[EXERCISE BRIEF] From the entries that follow, reproduce exactly and only the lines from the line with "SOUMETTRE LA REQUÊTE" to the line with "assificação e celebre junto.", endpoints included.

[Saved data entries]
::::::::
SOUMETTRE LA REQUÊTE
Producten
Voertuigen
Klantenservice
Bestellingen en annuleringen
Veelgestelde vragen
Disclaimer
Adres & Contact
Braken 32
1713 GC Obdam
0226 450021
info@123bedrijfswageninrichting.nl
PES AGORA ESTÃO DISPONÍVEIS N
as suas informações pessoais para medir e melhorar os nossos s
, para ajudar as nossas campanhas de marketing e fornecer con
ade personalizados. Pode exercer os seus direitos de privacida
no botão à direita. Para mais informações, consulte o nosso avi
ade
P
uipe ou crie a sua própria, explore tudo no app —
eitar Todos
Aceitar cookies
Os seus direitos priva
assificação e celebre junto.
::::::::
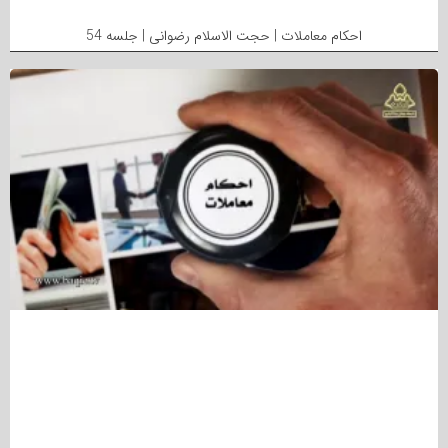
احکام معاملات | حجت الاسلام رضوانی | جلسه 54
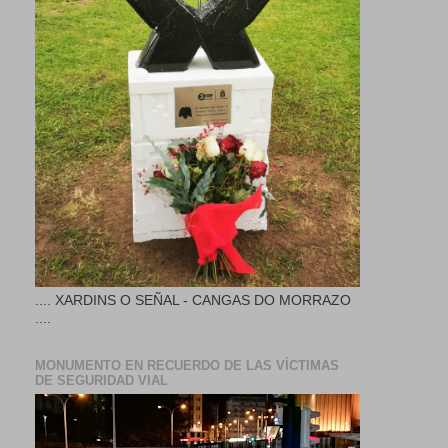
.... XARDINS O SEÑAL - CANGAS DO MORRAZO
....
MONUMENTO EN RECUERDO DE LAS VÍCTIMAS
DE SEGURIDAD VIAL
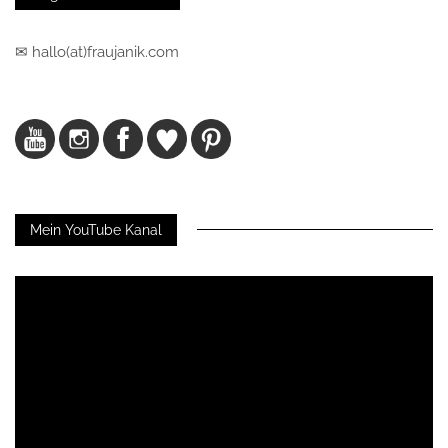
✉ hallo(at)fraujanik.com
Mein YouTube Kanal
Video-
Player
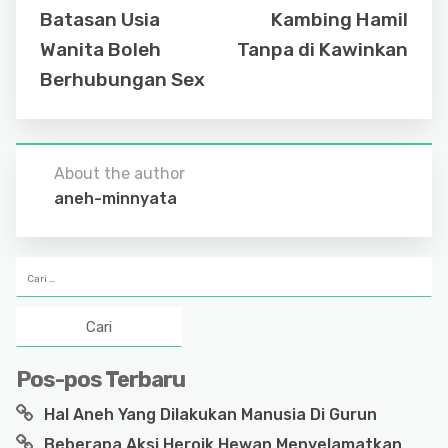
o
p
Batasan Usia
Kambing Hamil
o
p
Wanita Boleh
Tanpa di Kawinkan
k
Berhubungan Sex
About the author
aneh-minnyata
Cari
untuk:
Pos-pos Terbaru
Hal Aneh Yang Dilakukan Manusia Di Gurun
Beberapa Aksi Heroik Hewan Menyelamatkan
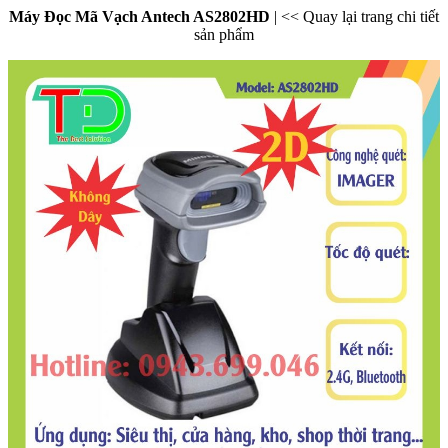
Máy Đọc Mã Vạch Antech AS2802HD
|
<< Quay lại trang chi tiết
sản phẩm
::::::::
[WRITTEN REPLY]
SOUMETTRE LA REQUÊTE
Producten
Voertuigen
Klantenservice
Bestellingen en annuleringen
Veelgestelde vragen
Disclaimer
Adres & Contact
Braken 32
1713 GC Obdam
0226 450021
info@123bedrijfswageninrichting.nl
PES AGORA ESTÃO DISPONÍVEIS N
as suas informações pessoais para medir e melhorar os nossos s
, para ajudar as nossas campanhas de marketing e fornecer con
ade personalizados. Pode exercer os seus direitos de privacida
no botão à direita. Para mais informações, consulte o nosso avi
ade
P
uipe ou crie a sua própria, explore tudo no app —
eitar Todos
Aceitar cookies
Os seus direitos priva
assificação e celebre junto.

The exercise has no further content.